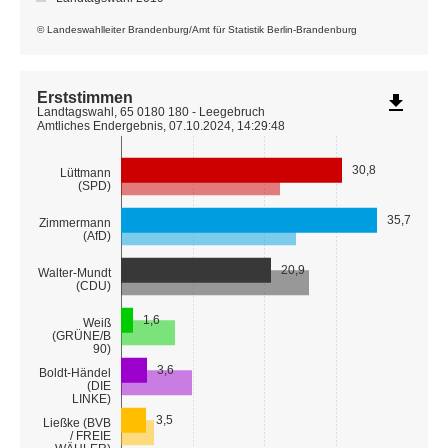
© Landeswahlleiter Brandenburg/Amt für Statistik Berlin-Brandenburg
Erststimmen
file_download
Landtagswahl, 65 0180 180 - Leegebruch
Amtliches Endergebnis, 07.10.2024, 14:29:48
30,8
Lüttmann
(SPD)
35,7
Zimmermann
(AfD)
20,9
Walter-Mundt
(CDU)
1,6
Weiß
(GRÜNE/B
90)
3,6
Boldt-Händel
(DIE
LINKE)
3,5
Ließke (BVB
/ FREIE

____________________

Exact copy, no pictures: please print every record above as written.

© Landeswahlleiter Brandenburg/Amt für Statistik Berlin-Brandenburg
Erststimmen
file_download
Landtagswahl, 65 0180 180 - Leegebruch
Amtliches Endergebnis, 07.10.2024, 14:29:48
30,8
Lüttmann
(SPD)
35,7
Zimmermann
(AfD)
20,9
Walter-Mundt
(CDU)
1,6
Weiß
(GRÜNE/B
90)
3,6
Boldt-Händel
(DIE
LINKE)
3,5
Ließke (BVB
/ FREIE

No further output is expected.